A recent global study by Capgemini Consulting and GT Nexus explores the current and future state of digital supply chain transformation and reveals some interesting findings and expectations with respect to data accessibility. The study surveyed 337 executives from some of the largest global manufacturing and retail organisations in more than twenty countries around the world – largely from Europe and North America.

The key findings include:

l Today only 15 per cent of respondents say the majority of data from the extended supply chain is accessible to their organisation. In five years, expectations rise to 54 per cent.

l Today only 23 per cent of respondents say the majority of data from the extended supply chain is analysed and used for decision-making. In five years, expectations rise to 68 per cent.

l Five years from now, 95 per cent of respondents expect more processes with suppliers to be automated.

l Five years from now, 94 per cent expect to receive more real-time status updates from across the supply chain.

The study reveals a large gap between where organisations see themselves today on their joint digital supply chain transformation journey with their extended value chain partners and where they want to be in five years. In fact, 75 per cent of respondents say digital transformation of the supply chain is important, but a big gap exists between where companies are today and where they expect to be in just five years from now. Transformation initiatives within the enterprise pose significant challenges in themselves.

An organisation’s value chain can include hundreds of partners. For this reason, connectivity between partners, cross-company access to data, and the use of network-wide analytics become the key focus areas.

Technology is going to play a big part in how successful organisations can digitally transform. Respondents from the research project identified supply chain visibility platforms/tools, big data analytics, simulation tools and cloud as the biggest technology enablers of digital supply chain transformation. What is common to all these technologies is the use of information to provide insight into business decisions. Supply chain visibility provides real-time awareness of business processes. Big data analytics turns raw information into actionable insights, and the cloud is a technology paradigm that tears down barriers by creating universal accessibility to data.

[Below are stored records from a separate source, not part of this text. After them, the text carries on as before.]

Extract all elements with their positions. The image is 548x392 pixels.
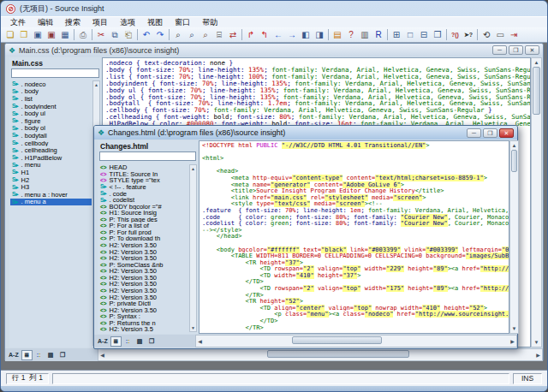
symbol-item[interactable]: S▸. menu a : hover	[10, 191, 92, 199]
find-forward-icon[interactable]: ⌕	[185, 28, 199, 41]
maximize-window-icon[interactable]: □	[403, 28, 417, 41]
main-symbol-search-input[interactable]	[11, 68, 99, 78]
symbol-item[interactable]: <>P: Syntax :	[98, 313, 188, 320]
go-back-icon[interactable]: ←	[271, 28, 285, 41]
tile-windows-icon[interactable]: ⊞	[390, 28, 403, 41]
changes-horizontal-scrollbar[interactable]	[195, 335, 517, 347]
symbol-item[interactable]: S▸. menu a	[10, 199, 92, 206]
menu-item-edit[interactable]: 编辑	[32, 17, 59, 28]
save-icon[interactable]: ▣	[31, 28, 45, 41]
scroll-thumb[interactable]	[267, 350, 409, 358]
symbol-item[interactable]: S▸. figure	[10, 117, 92, 125]
symbol-options-button[interactable]: ❒	[57, 350, 68, 360]
exit-app-icon[interactable]: ⇥	[507, 28, 521, 41]
symbol-list-scrollbar[interactable]	[189, 164, 197, 332]
scroll-up-icon[interactable]	[190, 165, 196, 172]
menu-item-project[interactable]: 项目	[86, 17, 114, 28]
scroll-thumb[interactable]	[533, 67, 540, 115]
menu-item-search[interactable]: 搜索	[59, 17, 86, 28]
save-all-icon[interactable]: ▦	[58, 28, 72, 41]
lookup-references-icon[interactable]: ⟲	[480, 28, 493, 41]
sort-alpha-button[interactable]: A-Z	[96, 336, 110, 347]
sort-position-button[interactable]: ≣	[110, 336, 122, 347]
main-vertical-scrollbar[interactable]	[531, 57, 542, 347]
symbol-item[interactable]: <>P: Returns the n	[98, 320, 188, 327]
maximize-button[interactable]	[483, 128, 497, 138]
main-css-title-bar[interactable]: Main.css (d:\program files (x86)\source …	[5, 44, 543, 56]
prev-window-icon[interactable]: ◧	[299, 28, 313, 41]
symbol-item[interactable]: <>P: SomeClass &nb	[98, 261, 188, 268]
new-file-icon[interactable]: ❏	[3, 28, 17, 41]
symbol-item[interactable]: <>P: This page des	[98, 217, 188, 223]
symbol-item[interactable]: <>H2: Version 3.50	[98, 268, 188, 275]
save-as-icon[interactable]: ▣	[45, 28, 58, 41]
symbol-item[interactable]: <>STYLE type ="tex	[98, 177, 188, 184]
symbol-item[interactable]: S▸. code	[98, 190, 188, 197]
minimize-button[interactable]	[467, 128, 481, 138]
selection-window-icon[interactable]: ▭	[493, 28, 507, 41]
changes-symbol-search-input[interactable]	[99, 151, 196, 161]
changes-html-window[interactable]: Changes.html (d:\program files (x86)\sou…	[93, 125, 518, 349]
symbol-item[interactable]: S▸. body ul	[10, 110, 92, 117]
find-backward-icon[interactable]: ⌕	[199, 28, 212, 41]
undo-icon[interactable]: ↶	[140, 28, 153, 41]
scroll-thumb[interactable]	[292, 336, 382, 344]
symbol-item[interactable]: S▸. codelist	[98, 197, 188, 204]
redo-icon[interactable]: ↷	[153, 28, 167, 41]
filter-symbols-button[interactable]: ::	[122, 336, 134, 347]
copy-icon[interactable]: ⧉	[108, 28, 122, 41]
scroll-up-icon[interactable]	[510, 141, 518, 150]
changes-html-title-bar[interactable]: Changes.html (d:\program files (x86)\sou…	[94, 126, 517, 140]
what-is-icon[interactable]: ➤?	[462, 28, 475, 41]
symbol-item[interactable]: S▸. list	[10, 95, 92, 103]
symbol-options-button[interactable]: ❒	[146, 336, 158, 347]
replace-icon[interactable]: ⇄	[226, 28, 240, 41]
scroll-left-icon[interactable]	[98, 352, 106, 358]
scroll-right-icon[interactable]	[534, 352, 542, 358]
sort-alpha-button[interactable]: A-Z	[7, 350, 21, 360]
context-help-icon[interactable]: ?	[344, 28, 358, 41]
symbol-item[interactable]: <>H2: Version 3.50	[98, 306, 188, 313]
symbol-item[interactable]: S▸. bodytall	[10, 132, 92, 140]
cut-icon[interactable]: ✂	[94, 28, 108, 41]
sort-position-button[interactable]: ≣	[21, 350, 33, 360]
open-file-icon[interactable]: ❒	[17, 28, 31, 41]
paste-icon[interactable]: ⎗	[122, 28, 135, 41]
filter-symbols-button[interactable]: ::	[33, 350, 45, 360]
menu-item-file[interactable]: 文件	[4, 17, 32, 28]
scroll-left-icon[interactable]	[196, 338, 204, 344]
changes-html-code-area[interactable]: <!DOCTYPE html PUBLIC "-//W3C//DTD HTML …	[199, 140, 509, 334]
split-window-icon[interactable]: ⊟	[417, 28, 431, 41]
symbol-item[interactable]: S▸. menu	[10, 162, 92, 169]
symbol-item[interactable]: <>TITLE: Source In	[98, 171, 188, 178]
scroll-up-icon[interactable]	[532, 58, 541, 67]
symbol-item[interactable]: S▸. body ol	[10, 125, 92, 133]
symbol-item[interactable]: S▸. nodeco	[10, 80, 92, 88]
symbol-item[interactable]: <>P: To download th	[98, 235, 188, 242]
symbol-item[interactable]: S▸H2	[10, 176, 92, 184]
browse-docs-icon[interactable]: ▥	[358, 28, 372, 41]
symbol-item[interactable]: <>H2: Version 3.50	[98, 294, 188, 300]
symbol-item[interactable]: S▸. cellbody	[10, 140, 92, 147]
symbol-item[interactable]: <>HEAD	[98, 164, 188, 171]
symbol-item[interactable]: S▸. cellheading	[10, 146, 92, 154]
symbol-item[interactable]: S▸. body	[10, 88, 92, 96]
jump-to-caller-icon[interactable]: ↰	[258, 28, 271, 41]
maximize-button[interactable]	[509, 45, 523, 55]
symbol-item[interactable]: S▸H3	[10, 183, 92, 191]
menu-item-help[interactable]: 帮助	[196, 17, 223, 28]
scroll-up-icon[interactable]	[93, 81, 99, 88]
symbol-item[interactable]: <>P: private Dicti	[98, 300, 188, 307]
symbol-item[interactable]: <>H2: Version 3.50	[98, 275, 188, 282]
main-symbol-list[interactable]: S▸. nodecoS▸. bodyS▸. listS▸. bodyindent…	[10, 80, 92, 346]
find-in-files-icon[interactable]: ⌸	[212, 28, 226, 41]
symbol-r-icon[interactable]: R	[372, 28, 385, 41]
changes-symbol-list[interactable]: <>HEAD<>TITLE: Source In<>STYLE type ="t…	[98, 164, 188, 332]
symbol-item[interactable]: S▸< !-- . feature	[98, 184, 188, 191]
symbol-item[interactable]: <>P: For full prod	[98, 229, 188, 236]
scroll-down-icon[interactable]	[190, 324, 196, 331]
browse-symbol-icon[interactable]: ?()	[449, 28, 462, 41]
symbol-item[interactable]: <>H2: Version 3.50	[98, 248, 188, 255]
jump-to-definition-icon[interactable]: ↱	[244, 28, 258, 41]
close-button[interactable]	[525, 45, 539, 55]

Successful digital transformation for organisations that have started their journey can perhaps be envisioned in five years or more. That is a future where data flows freely between all parts of the supply chain and where data will be used to make stronger business decisions. The information exchange and connection between manufacturers, retailers and their suppliers will be far more collaborative and strategic than ever before. For those that are yet to start their journey, it’s going to be a real sprint.